Um den Kunden auch im Zug bessere Internetverbindungen anzubieten, rüstet die SBB gemeinsam mit den Telekomanbietern derzeit sämtliche Fernverkehrswagen mit sogenannten Repeatern der neusten Generation aus. Bis Ende des laufenden Jahres sollen rund drei Viertel der Wagen ausgerüstet sein; Ende 2014 soll der Einbau fertig sein.

Lücken schliessen

Die Repeater ermöglichen eine deutlich bessere Verbindungsqualität während der Reise, wie die SBB schreibt. Zudem investieren die Mobilfunkanbieter laufend in den Netzausbau 3G und neu auch 4G/LTE entlang der Bahnlinien.

Damit würden bestehende Lücken in der Netzabdeckung schrittweise geschlossen - die entscheidende Grundlage für Verbesserungen der Versorgung mit Mobilfunkservices im Zug.
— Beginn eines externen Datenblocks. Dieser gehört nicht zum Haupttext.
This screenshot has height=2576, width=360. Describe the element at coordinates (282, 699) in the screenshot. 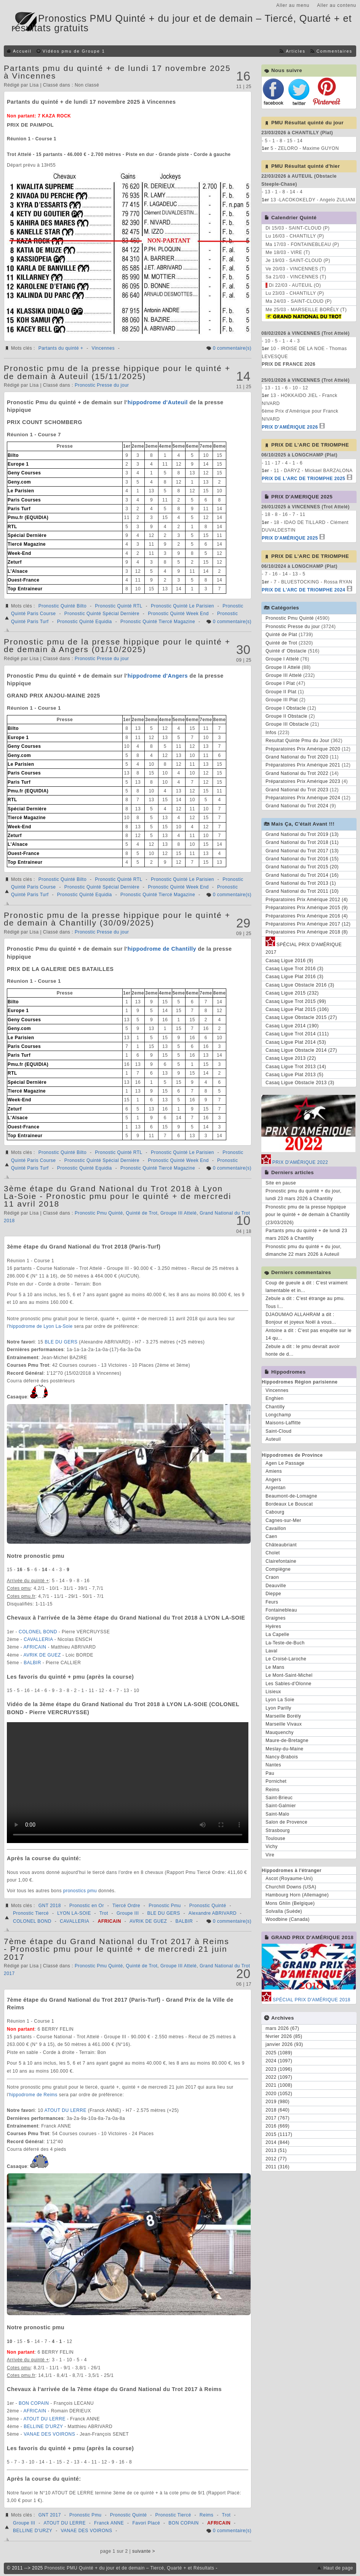 I see `Groupe III Plat` at that location.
Bedeutender Faktor für die Kundenzufriedenheit

Ein einfacher und reibungsloser Zugang zu Mobilfunkservices und schnellen Internetverbindungen sei ein bedeutender Faktor für die Zufriedenheit der Kunden während der gesamten Reise, heisst es im SBB-Communiqué.
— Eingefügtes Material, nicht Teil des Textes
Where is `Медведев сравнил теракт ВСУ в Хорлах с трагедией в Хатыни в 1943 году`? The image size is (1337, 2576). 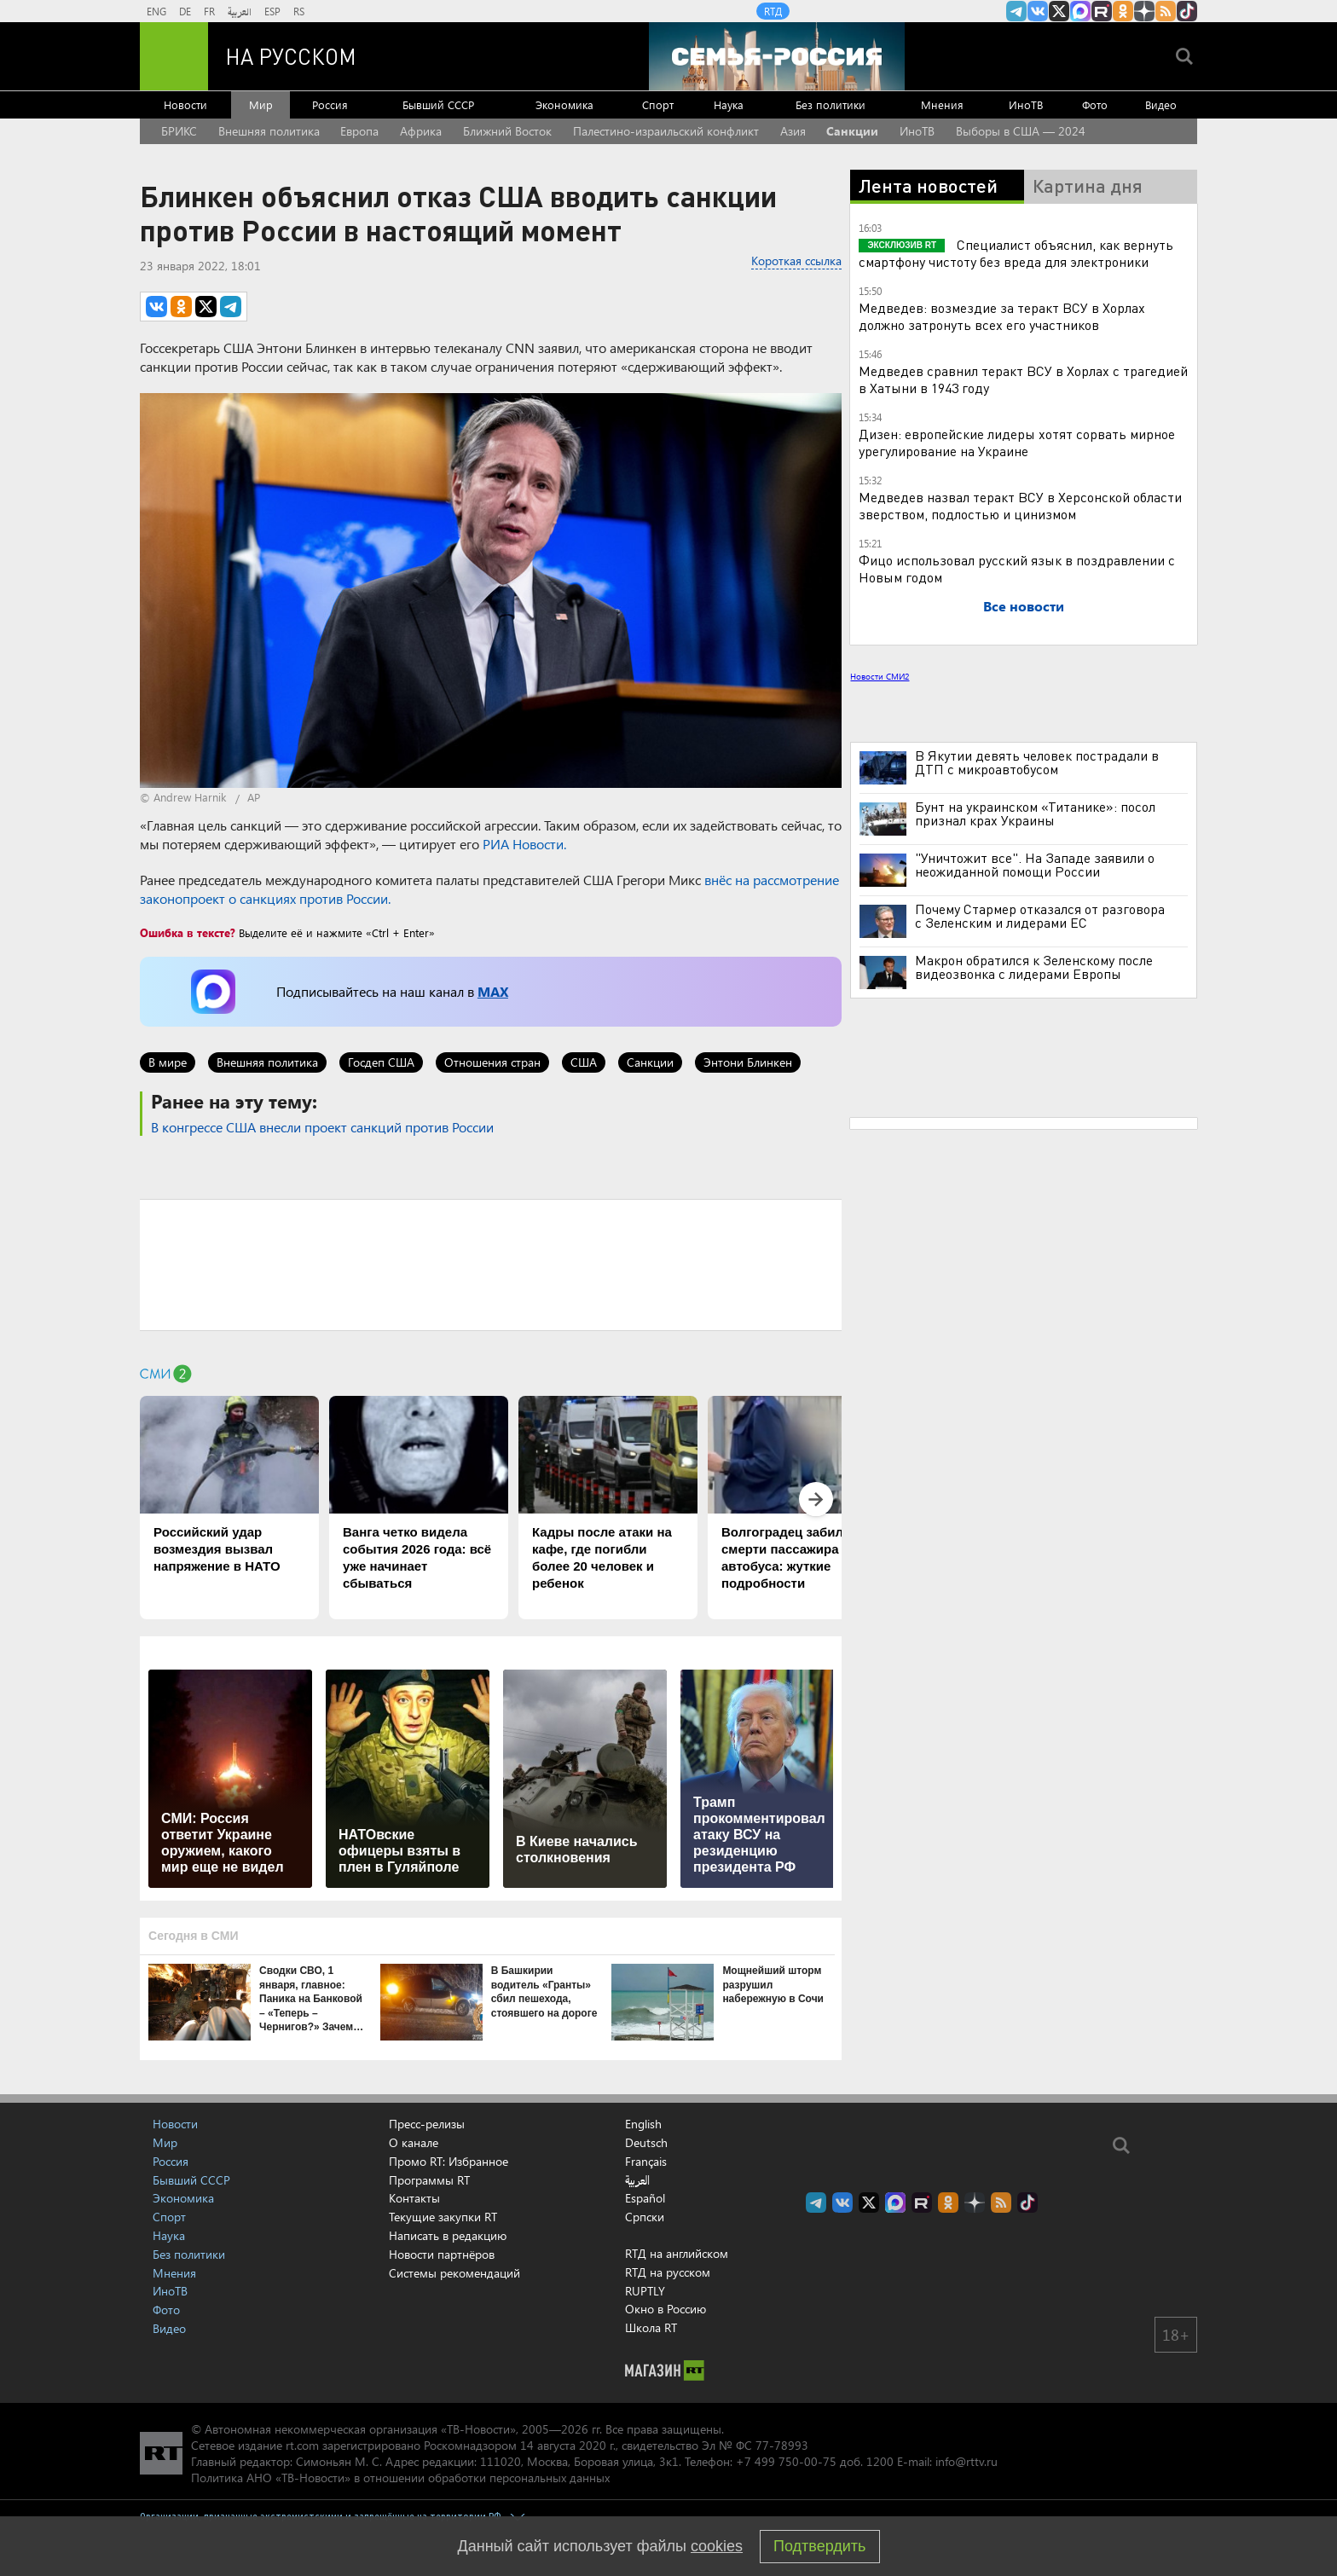 Медведев сравнил теракт ВСУ в Хорлах с трагедией в Хатыни в 1943 году is located at coordinates (1023, 379).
«Wir arbeiten an der durchgängigen Mobilfunkversorgung für unsere Bahnkunden», lässt sich SBB-Chef Andreas Meyer zitieren. «Ich freue mich, dass wir nun einen leistungsfähigen Internetzugang an den Bahnhöfen anbieten können. Die Verbesserung der Mobilfunkversorgung in unseren Zügen treiben wir gemeinsam mit den Telekomanbietern mit Hochdruck weiter voran.»

(sda)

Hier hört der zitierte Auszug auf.